"L'acoustique d'un livre", fabuleuse expression
de Marguerite Yourcenar dans sa préface d’Alexis. Elle conviendrait si bien à
cet ouvrage tout aussi fabuleux de Jaume Cabré. Car un violon y est institué en
personnage. Ce violon, c'est le Vial. Un parmi les meilleurs de l'histoire de
la lutherie. Un Storioni.
L'acoustique de ce livre, ce pourrait aussi être l'écho d'un cœur qui bat.
Celui d'Adrià Ardèvol, vibrant d'un amour à la fois intransigeant et raisonné
pour la belle Sara.
Mais l'acoustique de ce livre pourrait être beaucoup plus lugubre. Elle
pourrait renvoyer les cris de terreur des enfants que l'on opère à vif sous
prétexte d'expérience dans les camps de la mort. Ceux de la femme déclarée
adultère et lapidée par son accusateur. Elle a eu le tort d'être violée par
lui-même. Ce pourrait être encore ceux de cet hérétique dans les carcans de
l'inquisition. Car du Mal – avec un M majuscule - il est question dans cet
ouvrage. le Mal absolu. Celui qui survit aux générations, car inscrit dans les
gènes de ces êtres qui constituent le genre humain.
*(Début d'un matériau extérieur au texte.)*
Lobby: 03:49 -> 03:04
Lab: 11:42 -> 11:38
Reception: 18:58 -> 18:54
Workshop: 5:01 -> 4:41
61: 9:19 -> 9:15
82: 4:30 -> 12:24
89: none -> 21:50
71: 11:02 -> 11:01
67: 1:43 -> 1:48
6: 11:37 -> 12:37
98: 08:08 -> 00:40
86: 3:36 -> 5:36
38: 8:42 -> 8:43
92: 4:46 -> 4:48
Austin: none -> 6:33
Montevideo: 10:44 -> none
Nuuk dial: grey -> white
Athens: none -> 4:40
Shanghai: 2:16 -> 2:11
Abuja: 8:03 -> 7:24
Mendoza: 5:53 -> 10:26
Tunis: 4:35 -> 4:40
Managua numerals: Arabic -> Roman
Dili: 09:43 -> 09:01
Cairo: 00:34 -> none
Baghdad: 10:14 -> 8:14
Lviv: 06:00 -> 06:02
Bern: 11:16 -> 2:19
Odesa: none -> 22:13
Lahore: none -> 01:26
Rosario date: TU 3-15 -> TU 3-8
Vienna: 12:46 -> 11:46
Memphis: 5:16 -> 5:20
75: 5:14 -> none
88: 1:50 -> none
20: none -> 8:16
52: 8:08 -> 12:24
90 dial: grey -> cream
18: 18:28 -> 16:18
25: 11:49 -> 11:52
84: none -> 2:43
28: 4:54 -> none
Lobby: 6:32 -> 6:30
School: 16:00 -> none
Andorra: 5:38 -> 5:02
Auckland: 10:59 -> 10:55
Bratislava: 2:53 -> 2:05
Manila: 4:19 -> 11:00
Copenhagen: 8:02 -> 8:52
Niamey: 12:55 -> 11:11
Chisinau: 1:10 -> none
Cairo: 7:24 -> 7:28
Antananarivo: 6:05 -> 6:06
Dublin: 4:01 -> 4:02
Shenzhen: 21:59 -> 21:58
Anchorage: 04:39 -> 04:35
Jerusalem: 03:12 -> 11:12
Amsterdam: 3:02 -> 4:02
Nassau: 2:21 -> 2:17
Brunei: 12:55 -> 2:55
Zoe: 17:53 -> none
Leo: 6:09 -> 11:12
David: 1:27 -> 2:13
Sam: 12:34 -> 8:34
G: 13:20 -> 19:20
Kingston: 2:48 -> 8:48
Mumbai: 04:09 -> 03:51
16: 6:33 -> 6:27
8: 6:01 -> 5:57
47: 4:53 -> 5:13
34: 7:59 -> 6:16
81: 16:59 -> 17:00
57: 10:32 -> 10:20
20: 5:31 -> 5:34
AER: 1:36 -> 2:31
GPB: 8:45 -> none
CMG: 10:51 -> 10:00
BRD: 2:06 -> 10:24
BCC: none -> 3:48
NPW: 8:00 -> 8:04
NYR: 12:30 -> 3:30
Une main passée dans les cheveux eut été un geste d'amour inespéré pour Adrià.
Car d'amour il n'a pas connu dans son enfance. Ni de la part de son père, ni de
la part de sa mère. Préoccupés qu'ils étaient de lui tracer l'avenir qu'ils
n'avaient su se ménager à eux-mêmes. Un grand humaniste lettré pour l'un, un virtuose
du violon pour l'autre. Heureusement qu'il y avait Carson et Aigle noir, à la
sagesse légendaire, en tuteurs instruits de sa conscience orpheline. Aussi
lorsque l'un et l'autre de ses parents disparaîtront, les yeux d'Adrià
resteront aussi secs que le désert affectif de son enfance.
Dans l'héritage, il y a la boutique du père. Elle regorge de pièces rares,
parmi lesquelles des manuscrits originaux. Il y a surtout le Vial, ce violon à
la sonorité exceptionnelle. Mais accepter un héritage, c'est accepter aussi le
passif. Ce sera pour Adrià le point de départ vers "les enfers de la
mémoire" dans lesquels les spoliateurs et les escrocs sont légion.
Confiteor est un voyage dans les révélations, au rythme des pensées qui se
télescopent dans l'esprit de son narrateur, provoquent autant de digressions et
enchaînement hasardeux. Cet un ouvrage d'une exigence rare envers son lecteur.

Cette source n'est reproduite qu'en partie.